Nothing but the lines from the first line of the records below to the line holding "Advances and Appl" belongs in the answer, copied exactly and without pictures.

Collected data:

===============

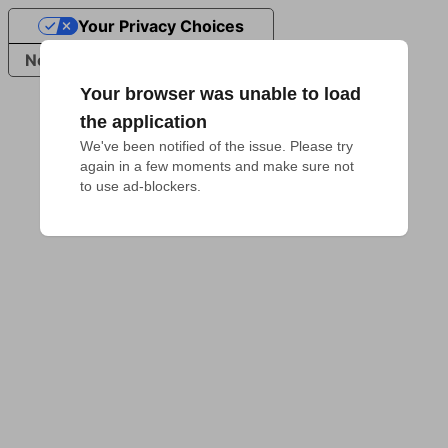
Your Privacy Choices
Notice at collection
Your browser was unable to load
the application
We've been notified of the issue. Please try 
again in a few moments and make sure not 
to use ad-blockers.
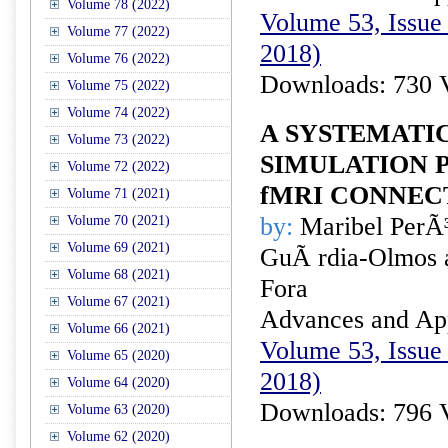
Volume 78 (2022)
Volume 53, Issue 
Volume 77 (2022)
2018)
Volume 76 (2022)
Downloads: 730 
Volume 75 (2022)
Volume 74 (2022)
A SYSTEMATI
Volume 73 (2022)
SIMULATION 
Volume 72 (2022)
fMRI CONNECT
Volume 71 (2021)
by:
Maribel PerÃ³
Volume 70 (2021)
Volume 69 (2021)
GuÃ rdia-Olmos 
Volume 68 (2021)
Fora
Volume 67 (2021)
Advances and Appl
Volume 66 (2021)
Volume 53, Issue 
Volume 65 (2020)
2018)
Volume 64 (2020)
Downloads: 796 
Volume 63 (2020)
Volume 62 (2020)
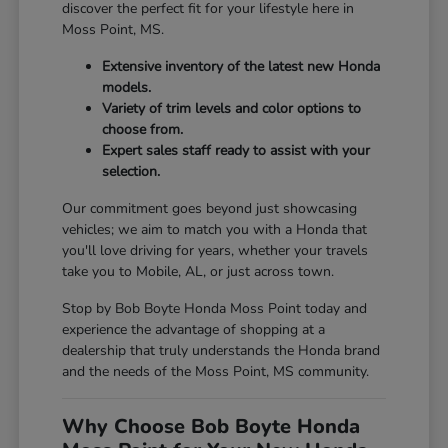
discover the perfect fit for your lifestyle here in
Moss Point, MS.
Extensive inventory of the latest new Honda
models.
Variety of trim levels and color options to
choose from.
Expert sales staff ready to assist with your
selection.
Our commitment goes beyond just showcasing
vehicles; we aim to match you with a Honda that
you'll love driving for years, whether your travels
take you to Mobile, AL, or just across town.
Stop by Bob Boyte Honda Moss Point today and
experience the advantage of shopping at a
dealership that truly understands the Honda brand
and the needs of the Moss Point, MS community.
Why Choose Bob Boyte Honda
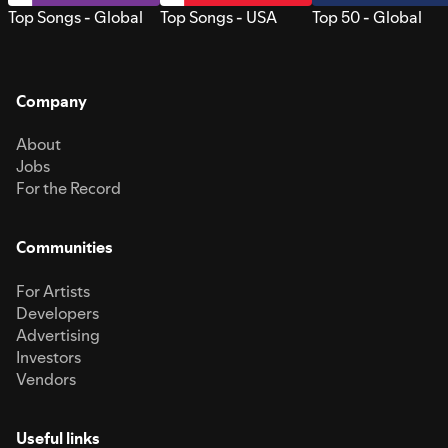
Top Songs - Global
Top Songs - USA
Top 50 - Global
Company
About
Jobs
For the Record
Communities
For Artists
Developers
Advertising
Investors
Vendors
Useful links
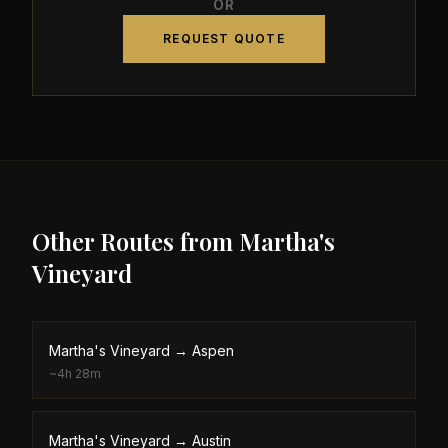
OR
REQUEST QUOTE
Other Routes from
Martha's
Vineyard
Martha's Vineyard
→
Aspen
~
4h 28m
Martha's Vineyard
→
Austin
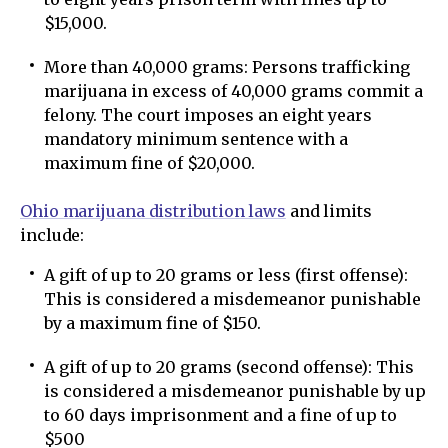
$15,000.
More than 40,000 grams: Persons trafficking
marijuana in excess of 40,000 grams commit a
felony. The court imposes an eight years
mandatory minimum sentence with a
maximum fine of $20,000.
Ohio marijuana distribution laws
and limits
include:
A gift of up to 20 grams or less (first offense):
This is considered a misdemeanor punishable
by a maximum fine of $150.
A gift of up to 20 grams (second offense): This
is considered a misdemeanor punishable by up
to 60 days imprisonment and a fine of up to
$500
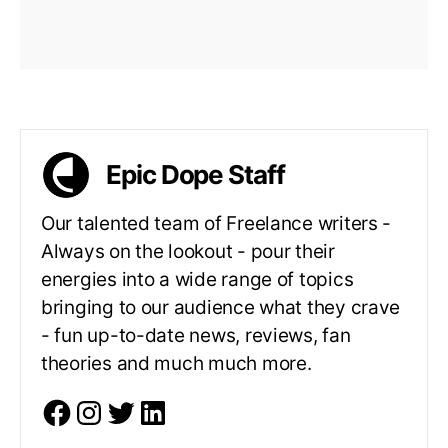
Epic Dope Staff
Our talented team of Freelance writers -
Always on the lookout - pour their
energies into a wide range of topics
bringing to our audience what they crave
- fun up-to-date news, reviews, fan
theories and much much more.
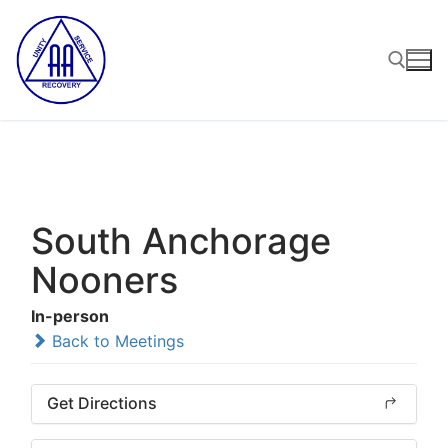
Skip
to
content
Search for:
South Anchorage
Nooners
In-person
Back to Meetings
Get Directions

===============

Answer =>
Your Privacy Choices
Notice at collection
Your browser was unable to load
the application
We've been notified of the issue. Please try 
again in a few moments and make sure not 
to use ad-blockers.
Volume 78 (2022)
Volume 53, Issue 
Volume 77 (2022)
2018)
Volume 76 (2022)
Downloads: 730 
Volume 75 (2022)
Volume 74 (2022)
A SYSTEMATI
Volume 73 (2022)
SIMULATION 
Volume 72 (2022)
fMRI CONNECT
Volume 71 (2021)
by:
Maribel PerÃ³
Volume 70 (2021)
Volume 69 (2021)
GuÃ rdia-Olmos 
Volume 68 (2021)
Fora
Volume 67 (2021)
Advances and Appl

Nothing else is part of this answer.